Institute History
Description
With this smart, stylish, and utterly original metaphysical thriller, first-time director David Ocañas delivers a gripping tale of a woman whose labyrinthine search for her sister leads to Tijuana and an elusive quest for truth.
Between quickly spirals into a mind-bending puzzle as Nadine encounters ominous, incongruous occurrences south of the border. She faints and lands in a hotel room once occupied by her missing sister. A visit to a grieving woman turns bizarrely theatrical, as if rehearsed. A flyer slipped under Nadine's door leads to a clock graveyard, where the timepieces all read 5:30. Recurring motifs appear—a ceiling crack, a city bus, the number 217—and time seems to be folding back on itself like a tail-eating snake. Tijuana is like a sultry accomplice, tucking away secrets in her streets and passageways. Unhinged, Nadine drifts into a liminal state between waking and dreaming. A mysterious inner logic propels her forward until the disparate signifiers dotting her bewildering path coalesce in an enthralling climax.

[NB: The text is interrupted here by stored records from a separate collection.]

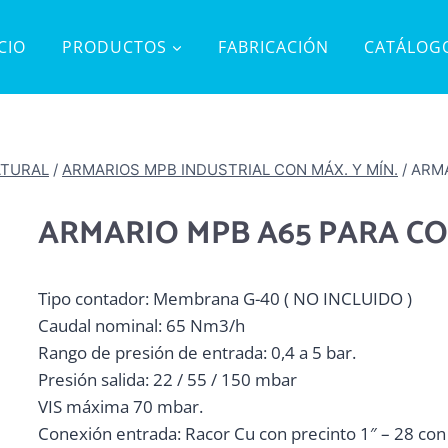
ICIO
PRODUCTOS
FABRICACIÓN
CATÁLOG
ATURAL
/
ARMARIOS MPB INDUSTRIAL CON MÁX. Y MÍN.
/
ARM
ARMARIO MPB A65 PARA C
Tipo contador: Membrana G-40 ( NO INCLUIDO )
Caudal nominal: 65 Nm3/h
Rango de presión de entrada: 0,4 a 5 bar.
Presión salida: 22 / 55 / 150 mbar
VIS máxima 70 mbar.
Conexión entrada: Racor Cu con precinto 1″ – 28 co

A tightly conceived tour de force in which every detail adds up and language is deftly recruited simultaneously to withhold and disclose information, Between does what the best films of this genre do: it raises potent existential questions about the power of our minds and the nature of love. Marshaling limited resources, the virtuosic Ocañas shows how much can be accomplished with a great idea and an inspired vision.